Part of the building’s metal roof had been torn off and tossed aside by heavy winds blowing through Niverville, which is about 30 km south of Winnipeg.

“I thought it was Photoshopped,” Dodge said.

“It peeled off like a tin can, the top of the roof.”

He waited until the storm was over before he headed down to see for himself. Dodge said he and his family had just finished eating dinner when the clouds rolled in.

“The rain was coming, literally, sideways. And it was coming down hard,” for about 20 minutes, he said.

“You couldn’t see the fields…. It was almost like a fog. And then after that, as quick as it was coming from the east, it started going diagonal from the west.”

Photos of the damaged metal roof quickly began circulating on social media after Saturday night’s storm. (Marouane Refak/SRC)

That lasted for about a half hour before the rain let up, Dodge said.

And while his Troon Cove home is only about a two-minute walk from the arena, the only sign of a storm left at his place were a few overturned planters.

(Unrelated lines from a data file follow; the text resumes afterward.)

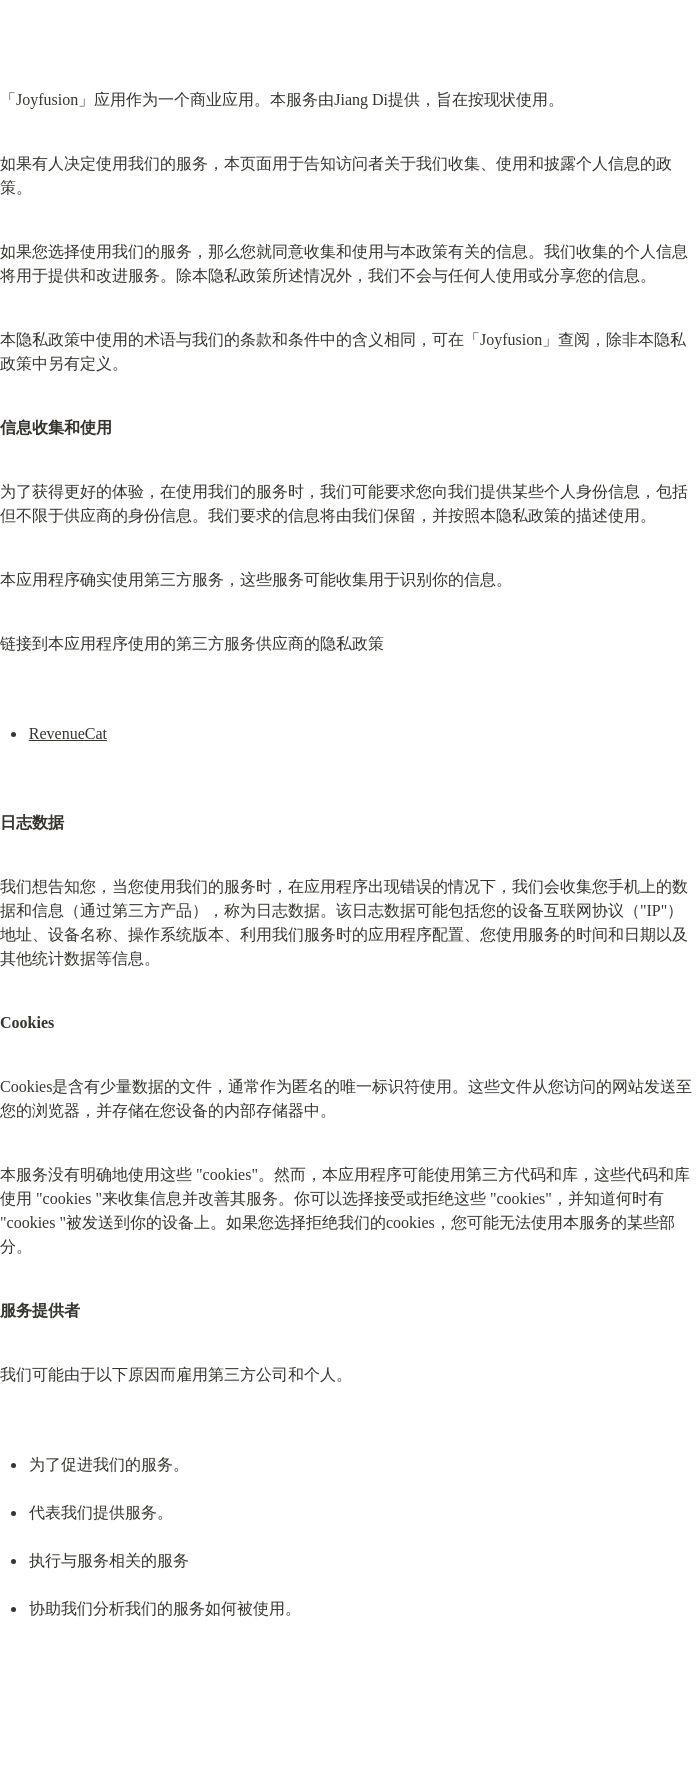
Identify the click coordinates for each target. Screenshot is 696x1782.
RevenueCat (68, 733)
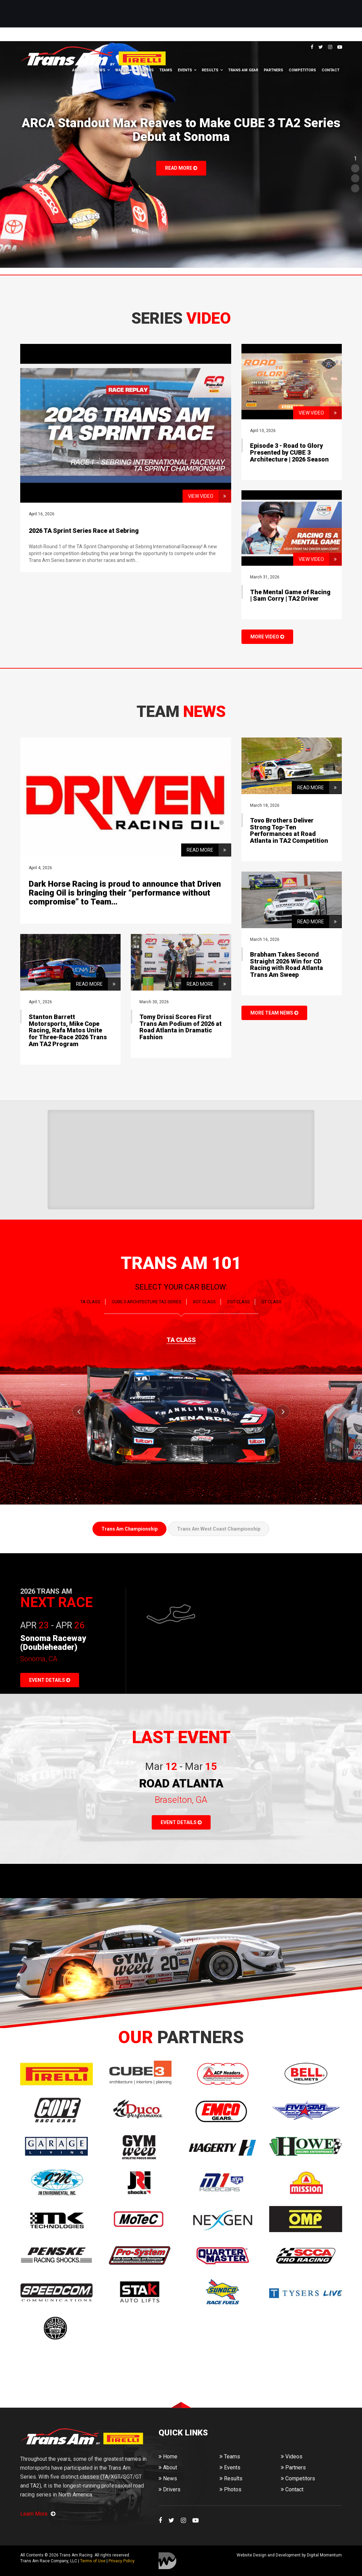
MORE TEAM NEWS (274, 1013)
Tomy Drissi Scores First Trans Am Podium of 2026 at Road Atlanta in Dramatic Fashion (180, 1027)
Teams (165, 70)
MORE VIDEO (267, 636)
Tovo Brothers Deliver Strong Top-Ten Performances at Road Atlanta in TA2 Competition (289, 830)
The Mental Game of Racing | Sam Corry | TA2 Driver (290, 595)
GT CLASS (271, 1301)
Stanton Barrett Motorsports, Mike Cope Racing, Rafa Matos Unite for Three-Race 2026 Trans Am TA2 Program (68, 1030)
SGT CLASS (238, 1301)
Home (168, 2456)
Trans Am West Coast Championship (218, 1529)
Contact (330, 70)
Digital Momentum (167, 2560)
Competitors (302, 70)
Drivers (146, 70)
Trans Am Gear (243, 70)
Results (210, 70)
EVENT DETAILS (49, 1680)
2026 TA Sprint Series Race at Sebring (84, 530)
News (100, 70)
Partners (273, 70)
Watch (121, 70)
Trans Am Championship (129, 1529)
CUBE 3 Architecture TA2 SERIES (147, 1301)
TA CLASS (90, 1301)
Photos (230, 2489)
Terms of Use (92, 2561)
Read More (181, 168)
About (78, 70)
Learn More (37, 2514)
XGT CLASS (204, 1301)
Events (185, 70)
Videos (291, 2456)
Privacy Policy (122, 2561)
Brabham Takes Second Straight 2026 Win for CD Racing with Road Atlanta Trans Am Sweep (286, 964)
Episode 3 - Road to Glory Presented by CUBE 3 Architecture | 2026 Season (289, 452)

Outdoor rink contained damage: mayor

Mayor Myron Dyck said it was a stroke of luck that the debris from the roof fell into the nearby outdoor rink.

“Thankfully, we had that to stop it from blowing against other buildings or damaging other property,” Dyck said.

He said the arena’s roof had just been installed last year — an upgrade to help it match a new rink being built next door.

Mayor Myron Dyck says it was a stroke of luck the debris was contained by the outdoor rink. (Marouane Refak/SRC)

While the town’s public works team and first responders worked quickly to get the damage under control, all that’s left to do now is wait for insurance to sort out the situation, he said.

On the other side of the town’s train tracks, a three-storey condo building also had its glass front door shattered by the same storm, Dyck said. As far as he’s aware, no one in town was injured.

The new arena was built because demand for ice space is so high in the town that people often have to drive to nearby communities — like St. Adolphe and Ste. Agathe for practices — Dodge said, so he hopes the town is able to get the space fixed soon.

“To the community, it’s a big deal,” he said.

Dyck said he’s confident the building will be back in working order by the time fall rolls around and organized sports like hockey are potentially allowed to start up again.

Winds exceeded 100 km/h: meteorologist

Environment and Climate Change Canada meteorologist Sara Hoffman said further investigation would be needed to determine exactly what level of wind caused the damage to the arena — but with winds gusting to about 107 km/h in the area that night, she’s not surprised.

“Depending on the structure, a gust of around 100 km/h from exactly the right direction can certainly cause damage like that,” Hoffman said.

Debris from the damaged roof was contained in the town’s nearby outdoor rink. (Marouane Refak/SRC)

She said there’s no evidence of a tornado hitting the area, and it’s more likely the damage was caused by what’s called a straight-line wind event — which can actually cause comparable destruction to a tornado rated EF-2 on the Enhanced Fujita Scale.

“So even though tornadoes get all the headlines, straight-line wind events can be far more widespread and just as damaging as a tornado can be,” Hoffman said.

A hydro pole just south of Steinbach was knocked over in the storm. (Austin Grabish/CBC)

There were also about 17.5 millimetres of rain in the area around Niverville on Saturday night, she said.

Hoffman encouraged people to submit reports and images of storm damage to mbstorm@canada.ca.

Power out across province

The storm also knocked out power for thousands of people across the province, a spokesperson for Manitoba Hydro said.

As many as 11,000 customers were without power at a time, Jacob Marks said in an email.

As of 10:30 a.m. Sunday, over 9,000 people were still in the dark across southern Manitoba, Marks said.

The hardest hit areas were Winnipeg’s St. Vital neighbourhood and areas around Steinbach, including Sprague, Stuartburn, Vita, Woodridge, Piney and Sarto.

Lightning throughout the night limited crews’ ability to work safely, Marks said.

People in St. Vital were expected to have power back early Sunday afternoon, but estimates for those in the Steinbach area are less clear since storm damage is widespread through the region.

More updates will be posted on Hydro’s social media as they become available, he said.